-------- DATA FOR THIS EXERCISE --------

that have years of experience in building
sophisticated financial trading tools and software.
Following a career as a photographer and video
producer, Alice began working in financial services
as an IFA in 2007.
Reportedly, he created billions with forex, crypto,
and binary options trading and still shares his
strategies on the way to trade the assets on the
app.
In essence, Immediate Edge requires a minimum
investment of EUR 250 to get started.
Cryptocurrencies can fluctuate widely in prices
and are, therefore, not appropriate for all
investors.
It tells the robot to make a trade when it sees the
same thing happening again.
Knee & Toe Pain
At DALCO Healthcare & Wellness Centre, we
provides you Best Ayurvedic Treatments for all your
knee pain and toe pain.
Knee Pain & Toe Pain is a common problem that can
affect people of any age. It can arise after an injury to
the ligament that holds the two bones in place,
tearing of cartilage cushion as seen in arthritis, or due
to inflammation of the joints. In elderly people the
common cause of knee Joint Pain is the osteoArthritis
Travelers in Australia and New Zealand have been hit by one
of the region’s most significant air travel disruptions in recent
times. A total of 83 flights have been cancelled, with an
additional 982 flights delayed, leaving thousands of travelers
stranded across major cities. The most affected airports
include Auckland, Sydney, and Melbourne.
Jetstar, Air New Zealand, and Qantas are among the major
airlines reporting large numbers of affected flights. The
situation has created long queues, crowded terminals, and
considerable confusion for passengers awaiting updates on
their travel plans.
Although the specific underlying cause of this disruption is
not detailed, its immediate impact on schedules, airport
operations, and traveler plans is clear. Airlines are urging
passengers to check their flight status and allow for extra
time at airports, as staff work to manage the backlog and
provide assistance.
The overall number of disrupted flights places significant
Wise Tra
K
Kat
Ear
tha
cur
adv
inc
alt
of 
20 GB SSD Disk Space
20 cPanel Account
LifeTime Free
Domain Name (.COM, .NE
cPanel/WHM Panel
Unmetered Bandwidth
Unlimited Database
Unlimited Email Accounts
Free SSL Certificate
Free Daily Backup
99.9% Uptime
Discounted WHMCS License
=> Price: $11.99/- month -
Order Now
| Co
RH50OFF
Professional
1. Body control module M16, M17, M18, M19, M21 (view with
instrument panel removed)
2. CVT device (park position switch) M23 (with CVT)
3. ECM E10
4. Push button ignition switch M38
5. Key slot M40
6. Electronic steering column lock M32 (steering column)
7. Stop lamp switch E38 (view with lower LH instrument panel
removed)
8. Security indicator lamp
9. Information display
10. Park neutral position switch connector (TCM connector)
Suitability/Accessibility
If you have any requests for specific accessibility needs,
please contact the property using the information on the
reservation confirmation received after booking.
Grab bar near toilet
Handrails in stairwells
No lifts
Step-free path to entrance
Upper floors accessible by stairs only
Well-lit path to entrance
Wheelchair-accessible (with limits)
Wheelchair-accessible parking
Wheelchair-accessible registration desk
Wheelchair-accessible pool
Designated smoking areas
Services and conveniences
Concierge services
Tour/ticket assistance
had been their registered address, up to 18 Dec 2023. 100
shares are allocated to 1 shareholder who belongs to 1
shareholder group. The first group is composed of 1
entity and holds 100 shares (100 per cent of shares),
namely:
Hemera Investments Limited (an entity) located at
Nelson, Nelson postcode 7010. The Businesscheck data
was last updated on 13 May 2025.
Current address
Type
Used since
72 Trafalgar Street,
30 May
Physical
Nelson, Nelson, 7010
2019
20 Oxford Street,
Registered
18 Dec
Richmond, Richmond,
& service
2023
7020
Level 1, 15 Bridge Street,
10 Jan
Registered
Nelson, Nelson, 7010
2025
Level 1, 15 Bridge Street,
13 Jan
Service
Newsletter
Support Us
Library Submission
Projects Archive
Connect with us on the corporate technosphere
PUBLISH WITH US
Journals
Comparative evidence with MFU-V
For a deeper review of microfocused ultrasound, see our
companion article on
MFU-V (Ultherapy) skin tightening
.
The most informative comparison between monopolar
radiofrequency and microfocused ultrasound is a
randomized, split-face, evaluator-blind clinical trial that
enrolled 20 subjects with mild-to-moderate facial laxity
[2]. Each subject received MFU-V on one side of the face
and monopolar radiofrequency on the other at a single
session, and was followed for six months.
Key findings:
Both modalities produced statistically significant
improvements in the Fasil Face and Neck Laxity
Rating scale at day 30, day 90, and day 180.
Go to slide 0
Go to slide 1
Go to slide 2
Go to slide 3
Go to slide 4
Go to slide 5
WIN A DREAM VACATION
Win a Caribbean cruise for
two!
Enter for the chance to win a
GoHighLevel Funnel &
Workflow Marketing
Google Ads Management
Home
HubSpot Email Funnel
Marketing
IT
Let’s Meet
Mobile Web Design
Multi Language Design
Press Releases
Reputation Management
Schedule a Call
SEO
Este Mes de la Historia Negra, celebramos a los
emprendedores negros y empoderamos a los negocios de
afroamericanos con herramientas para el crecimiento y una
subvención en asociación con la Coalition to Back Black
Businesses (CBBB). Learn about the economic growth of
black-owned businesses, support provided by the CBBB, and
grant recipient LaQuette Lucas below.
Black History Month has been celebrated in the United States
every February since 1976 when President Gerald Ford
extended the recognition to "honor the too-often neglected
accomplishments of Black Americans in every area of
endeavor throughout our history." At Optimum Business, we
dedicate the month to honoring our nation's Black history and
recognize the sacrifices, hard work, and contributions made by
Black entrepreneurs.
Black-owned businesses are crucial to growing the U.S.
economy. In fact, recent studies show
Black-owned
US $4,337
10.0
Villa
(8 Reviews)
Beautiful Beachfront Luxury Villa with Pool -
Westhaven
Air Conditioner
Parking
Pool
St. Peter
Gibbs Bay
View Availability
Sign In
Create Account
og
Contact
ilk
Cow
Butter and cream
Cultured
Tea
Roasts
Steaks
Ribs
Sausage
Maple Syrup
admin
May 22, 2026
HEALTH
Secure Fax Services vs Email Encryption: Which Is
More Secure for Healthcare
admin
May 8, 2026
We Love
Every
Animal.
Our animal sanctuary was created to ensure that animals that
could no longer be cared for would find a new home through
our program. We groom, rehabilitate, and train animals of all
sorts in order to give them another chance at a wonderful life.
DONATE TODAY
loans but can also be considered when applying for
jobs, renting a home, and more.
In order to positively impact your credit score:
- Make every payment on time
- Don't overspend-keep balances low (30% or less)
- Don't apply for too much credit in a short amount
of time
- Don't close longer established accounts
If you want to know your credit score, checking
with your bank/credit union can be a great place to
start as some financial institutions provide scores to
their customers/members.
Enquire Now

--------

EXERCISE GOAL: Set down the lines above as they stand, starting with the first line and ending with the line that contains "Free Daily Backup".

REPLY TO THE TASK:
that have years of experience in building
sophisticated financial trading tools and software.
Following a career as a photographer and video
producer, Alice began working in financial services
as an IFA in 2007.
Reportedly, he created billions with forex, crypto,
and binary options trading and still shares his
strategies on the way to trade the assets on the
app.
In essence, Immediate Edge requires a minimum
investment of EUR 250 to get started.
Cryptocurrencies can fluctuate widely in prices
and are, therefore, not appropriate for all
investors.
It tells the robot to make a trade when it sees the
same thing happening again.
Knee & Toe Pain
At DALCO Healthcare & Wellness Centre, we
provides you Best Ayurvedic Treatments for all your
knee pain and toe pain.
Knee Pain & Toe Pain is a common problem that can
affect people of any age. It can arise after an injury to
the ligament that holds the two bones in place,
tearing of cartilage cushion as seen in arthritis, or due
to inflammation of the joints. In elderly people the
common cause of knee Joint Pain is the osteoArthritis
Travelers in Australia and New Zealand have been hit by one
of the region’s most significant air travel disruptions in recent
times. A total of 83 flights have been cancelled, with an
additional 982 flights delayed, leaving thousands of travelers
stranded across major cities. The most affected airports
include Auckland, Sydney, and Melbourne.
Jetstar, Air New Zealand, and Qantas are among the major
airlines reporting large numbers of affected flights. The
situation has created long queues, crowded terminals, and
considerable confusion for passengers awaiting updates on
their travel plans.
Although the specific underlying cause of this disruption is
not detailed, its immediate impact on schedules, airport
operations, and traveler plans is clear. Airlines are urging
passengers to check their flight status and allow for extra
time at airports, as staff work to manage the backlog and
provide assistance.
The overall number of disrupted flights places significant
Wise Tra
K
Kat
Ear
tha
cur
adv
inc
alt
of 
20 GB SSD Disk Space
20 cPanel Account
LifeTime Free
Domain Name (.COM, .NE
cPanel/WHM Panel
Unmetered Bandwidth
Unlimited Database
Unlimited Email Accounts
Free SSL Certificate
Free Daily Backup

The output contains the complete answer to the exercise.